Homily 469 – 9th APE
Holy Transfiguration Orthodox Church, Ames, Iowa
August 22, 2021
Epistle: (128) 1 Corinthians 3:9-17
Gospel: (59) Matthew 14:22-34

In the name of the Father and of the Son and of the Holy Spirit, One God.

The most prevailing barrier to our full communion with Christ is twofold.

On the one hand, it is self-will. The reliance on me, myself, and I – that most unholy of trinities

Part of the cause of that self-will, that self-reliance is the other hand – doubt.

Doubt in Christ’s ability, doubt in God’s ability – or perhaps not doubt inability, but doubt in willingness – to support us, to care for us, to provide for us.

In other words, doubt that God loves us.

We can see that illustrated in the life of St. Peter and the Disciples this morning.

There is a lot of emotion in the reading. Fear, wonder, trust.

But mostly doubt. All the negative emotion, all the fear, comes from doubt.

If we did not doubt, we would never fear.

St. Peter started out OK. He believed – or did he? He put the question in the form of a test. If you are who you say you are, bid me come.

Maybe – just maybe – he was bluffing. Or maybe – just maybe – he was hoping that it was a vision that would go away when he called out to it.

Kinda like we do.

God, show me a sign. Make this happen. Give me this thing, or take this cup from me.

Implied in all that, a doubt – unstated, but there. “God, if you are really there …” If you really exist if you really love me.
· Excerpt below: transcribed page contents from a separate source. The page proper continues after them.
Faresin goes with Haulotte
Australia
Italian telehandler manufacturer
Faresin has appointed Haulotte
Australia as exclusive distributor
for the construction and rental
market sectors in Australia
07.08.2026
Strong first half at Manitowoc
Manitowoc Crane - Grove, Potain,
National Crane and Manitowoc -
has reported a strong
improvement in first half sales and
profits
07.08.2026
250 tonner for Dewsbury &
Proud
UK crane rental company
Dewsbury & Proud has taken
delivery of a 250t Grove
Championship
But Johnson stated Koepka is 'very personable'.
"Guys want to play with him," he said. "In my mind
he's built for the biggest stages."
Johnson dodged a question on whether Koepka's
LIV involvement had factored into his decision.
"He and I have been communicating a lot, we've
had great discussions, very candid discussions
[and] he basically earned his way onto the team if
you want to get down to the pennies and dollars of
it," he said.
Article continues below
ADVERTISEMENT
Then manifest yourself. Prove yourself.

We ask the Author of our life, the Author OF life itself, to submit to our test, to our judgment. Because we – fallen humanity – doubt.

Even in the midst of stepping out of the boat – with faith, and in love – we falter. We doubt. This isn’t real, we imagine. This can’t be real. I judge this to be false, to be an illusion, or my imagination, or a dream.
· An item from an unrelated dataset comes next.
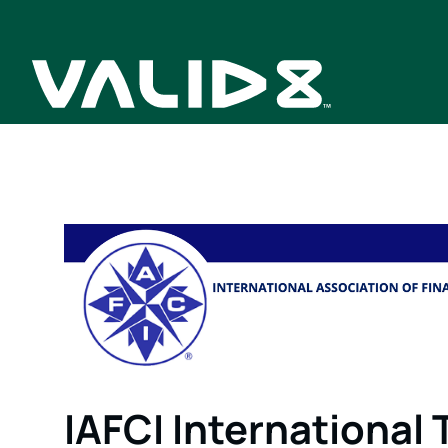
IAFCI International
Why? Because we have lost touch with the spiritual, with the non-physical, with the unseen – yet completely and totally real.

And, because we still doubt.

We don’t see the reality of God’s love. We don’t recognize that God longs to reunite us to himself – or rather, for us to choose to leave our self-imposed rebellion and return to Him.

God doesn’t compel, although sometimes it might be nice if He did. If He did, though, we likely would rebel all the more.

It doesn’t make sense. Yet it makes perfect sense. Love can never be coerced. Love can never be imposed. If it did, it would not be love.

One of the issues we are currently dealing with are those who are ill with the COVID virus, who chose not to receive a vaccine or take any steps to mitigate the risk of this disease.

It has placed many of us, including myself, in a dilemma. How are we to react to those who have exercised their free will, and now may die? Someone we love – cherish even?

We feel – I feel – helpless. Wishing I could change that decision for them. Praying for their safety, even when they chose to risk it.

And I’ve struggled with those feelings and emotions. I want to cry out “Why? Why did this needless sickness need to occur?”

And then, I remember that is exactly what God feels about us when we exercise our own free will to reject God’s will and plan for us.

My own understanding is that even though we may follow our own free will, God’s love for us is unconditional, and I pray that every illness brings us back to the realization that we depend on God, not ourselves.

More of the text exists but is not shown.